To make a few things clear:
I DO NOT have control over the data in the CSV file beforehand
I DO NOT have access to / control over the manner in which this CSV file is cretaed
The CSV file is dynamically generated once a day, from data in a MySQL database
The problem:
My script only iterates over about 1300 lines then stops, no errors, nothing. All text is enclosed in double quotes, and generally the CSV file seems correctly formatted.
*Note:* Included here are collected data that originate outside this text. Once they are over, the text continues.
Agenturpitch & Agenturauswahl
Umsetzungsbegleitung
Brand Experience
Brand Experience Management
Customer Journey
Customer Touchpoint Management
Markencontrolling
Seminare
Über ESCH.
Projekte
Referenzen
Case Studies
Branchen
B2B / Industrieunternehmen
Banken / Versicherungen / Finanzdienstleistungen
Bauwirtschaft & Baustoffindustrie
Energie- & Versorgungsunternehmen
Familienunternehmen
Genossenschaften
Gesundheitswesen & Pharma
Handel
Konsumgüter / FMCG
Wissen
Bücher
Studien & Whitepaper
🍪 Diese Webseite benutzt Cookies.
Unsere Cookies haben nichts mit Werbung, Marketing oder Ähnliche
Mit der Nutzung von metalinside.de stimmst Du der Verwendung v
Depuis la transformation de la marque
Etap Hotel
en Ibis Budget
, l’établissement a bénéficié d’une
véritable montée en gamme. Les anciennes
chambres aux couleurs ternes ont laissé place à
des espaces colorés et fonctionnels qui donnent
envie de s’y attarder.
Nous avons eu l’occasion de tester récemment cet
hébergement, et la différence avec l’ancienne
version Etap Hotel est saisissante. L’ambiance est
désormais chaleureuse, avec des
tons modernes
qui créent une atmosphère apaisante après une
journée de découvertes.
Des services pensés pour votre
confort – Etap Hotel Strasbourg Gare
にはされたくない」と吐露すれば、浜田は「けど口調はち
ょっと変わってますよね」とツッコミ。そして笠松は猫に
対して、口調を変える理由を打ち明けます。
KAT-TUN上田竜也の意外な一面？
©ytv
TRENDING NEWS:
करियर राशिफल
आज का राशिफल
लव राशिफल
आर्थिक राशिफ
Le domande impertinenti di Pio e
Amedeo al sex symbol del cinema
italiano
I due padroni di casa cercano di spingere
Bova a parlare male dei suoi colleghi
The weird thing is this: If I download the CSV file, open it in Notepad++ and change the encoding to UTF-8 WITHOUT BOM, upload that to a test server and run my script on THAT file, I get the FULL 3000 items and all is fine.
So, I am assuming that the people generating this file need to insert the data as UTF-8? Because I cannot control that process, I would like to know if there is a fairly simple manner in which I can apply the UTF-8 WITHOUT BOM encoding to that file, or at least read the file contents into a variable and re-encode that?
Many thanks
You can use iconv to change the encoding directly from php before you process your file.
Edit: The php version of iconv can be used to process the data. If you want to re-encode the file before importing it, you'd have to use the linux command iconv (assuming a LAMP server) using for example exec.
sounds like you are trying to do this directly from the other server. why dont you get the entire file and save it to your own server, do any manipulation to that and then do your processing?